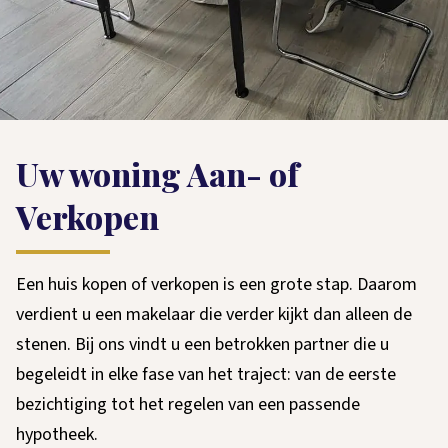
Uw woning Aan- of
Verkopen
Een huis kopen of verkopen is een grote stap. Daarom
verdient u een makelaar die verder kijkt dan alleen de
stenen. Bij ons vindt u een betrokken partner die u
begeleidt in elke fase van het traject: van de eerste
bezichtiging tot het regelen van een passende
hypotheek.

______________________________

# Problem requirements
Set down the line that contains "bezichtiging tot het regelen van een passende" exactly. Do the same for each later line of the data, through the end, and add nothing.

# Response area
bezichtiging tot het regelen van een passende
hypotheek.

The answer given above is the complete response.